前記積層体を裁断、縫製して水変色性玩具人形用水着を得た。前記水着は、常態では可逆熱変色性着色層のピンク色と多孔質層の白色のハート柄が視覚されているが、24℃の水を付着させると、多孔質層のハート柄が透明化して可逆熱変色性着色層のピンク色へと変化し、ピンク色の背景に撥水性樹脂層の文字「A」のみが白色にて視覚される。前記多孔質層に吸水した水が蒸発すると、再びピンクのバックに白色のハート柄の様相に復した。
又、前記水着を40℃の温水に浸漬させると、多孔質層は吸液により透明化し、可逆熱変色性着色層も同時にピンク色から無色に変化し、全面が白色状態となり、温水から取り出して、約20℃の室温で放置すると全面白色状態からピンク色のバックに「A」の文字のみが白色にて視覚される状態へと変化し、布帛から水が蒸発すると、再びピンク色のバックに白色のハート柄となった。

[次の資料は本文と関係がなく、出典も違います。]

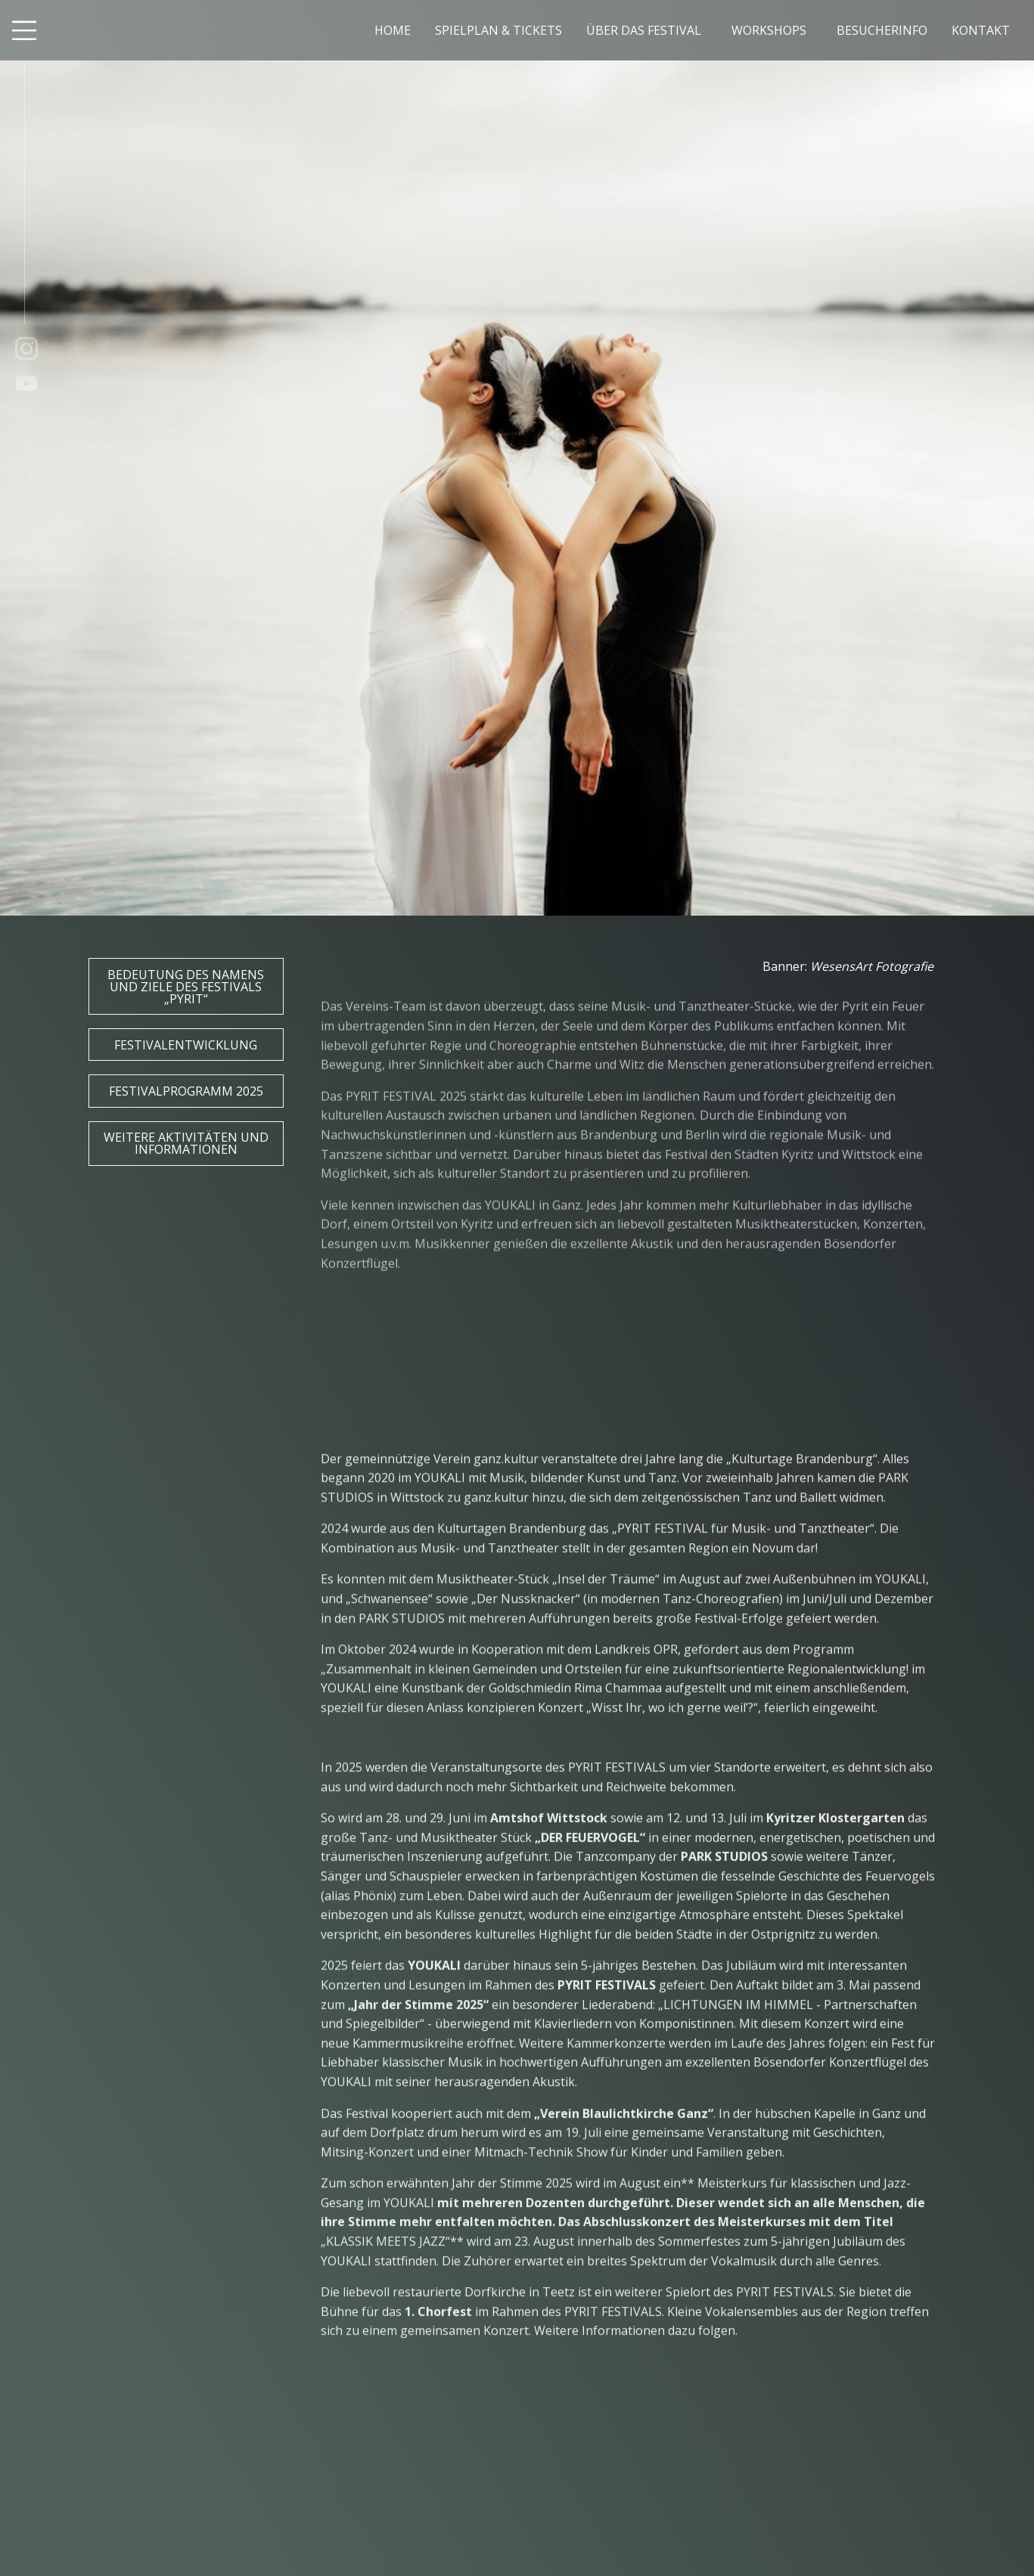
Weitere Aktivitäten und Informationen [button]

前記様相変化は互変的に繰り返し再現された。
また、前記水着を24℃の水中に3分間浸漬しても、撥水性樹脂層への水の含浸は見られず、鮮明なピンク色を背景とした白色の文字「A」を視覚することができた。
【0025】
【発明の効果】
本発明の水変色性積層体は、支持体として用いられる布帛の上面、或いは、布帛の上面及び下面に水不浸透性樹脂層を設けた支持体を用いるため、従来の布帛のみを用いた積層体に較べて、常態では不可視状態にある潜像を水を媒体として顕色像として現出させる機能の永続性に優れ、商品価値の高い水変色性積層体を提供できる。
【図面の簡単な説明】
【図1】 本発明の水変色性積層体の一実施例の縦断面説明図である。
【符号の説明】
1 水変色性積層体
2 支持体
21 布帛
22 水不浸透性樹脂層
3 多孔質層
4 撥水性樹脂層
5 着色層
Claims (2)
- 支持体上に、低屈折率顔料をバインダー樹脂に分散状態に固着させた非吸水状態で不透明であり、吸水状態で透明化する多孔質層が積層されていると共に、前記多孔質層の一部に内在し、共存状態に撥水性樹脂層が配設されてなり、前記撥水性樹脂層の非配設部分の多孔質層が吸水状態で透明化して、前記両層が視覚判別できるよう構成した積層体において、前記支持体が布帛の上面、或いは、布帛の上面及び下面に水不浸透性樹脂層を設けたものであることを特徴とする水変色性積層体。
- 前記布帛に撥水加工が施されてなる請求項1記載の水変色性積層体。